Infrastructure and Operations Lead
At Horizontal Digital, we hold ourselves to one key belief: You’re only as good as your worst customer experience.
This mantra is what drives our digital consultancy to think beyond the easy answers and instead create websites,
apps, portals, and other experiences that solve customer needs for Fortune 500 companies in intuitive and
empathetic ways. And we make this lofty standard a reality by fusing strategy, data, design, and technology
together to arrive at solutions that set the bar higher for everyone.
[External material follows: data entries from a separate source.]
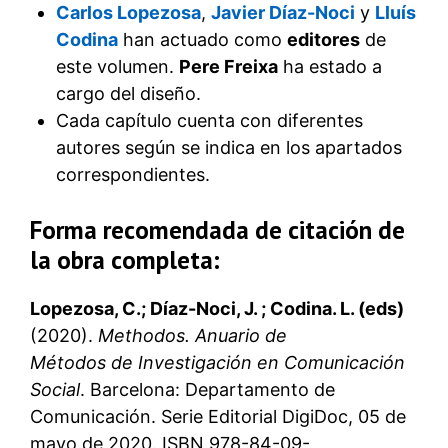
Carlos Lopezosa
,
Javier Díaz-Noci
y
Lluís
Codina
han actuado como
editores
de
este volumen.
Pere Freixa
ha estado a
cargo del diseño.
Cada capítulo cuenta con diferentes
autores según se indica en los apartados
correspondientes.
Forma recomendada de citación de
la obra completa:
Lopezosa, C.; Díaz-Noci, J. ; Codina. L. (eds)
(2020).
Methodos. Anuario de
Métodos de Investigación en Comunicación
Social
. Barcelona: Departamento de
Comunicación. Serie Editorial DigiDoc, 05 de
mayo de 2020. ISBN 978-84-09-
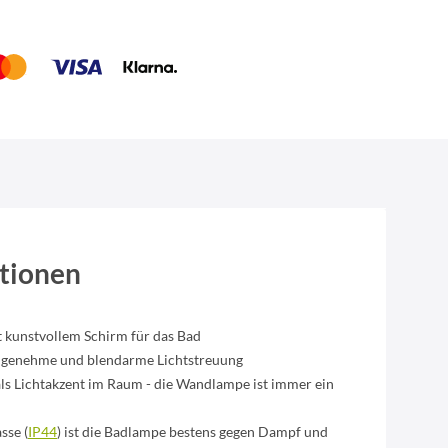
tionen
 kunstvollem Schirm für das Bad
angenehme und blendarme Lichtstreuung
als Lichtakzent im Raum - die Wandlampe ist immer ein
sse (
IP44
) ist die Badlampe bestens gegen Dampf und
We use these values to fuel superior results:
Lock arms
We forge relationships that make our impact 1,000x stronger. This means working across departments and
engaging both our clients and our communities to deliver the greatest good.
Show hustle
We’re not ones to sit on our hands and wait. Instead, we anticipate opportunities, collectively roll up our sleeves
and find ways to execute the exceptional.
Embrace change
From new technologies to workplace philosophies, we welcome the unexpected and constantly anticipate what’s
next.
Elevate empathy
We listen before we take action. This means understanding a variety of perspectives and holding ourselves to a
higher standard of accountability.
Never settle
We motivate each other to push past the easy answers and collectively arrive at bigger, more inspiring ideas.
But enough about us. Let’s talk about you.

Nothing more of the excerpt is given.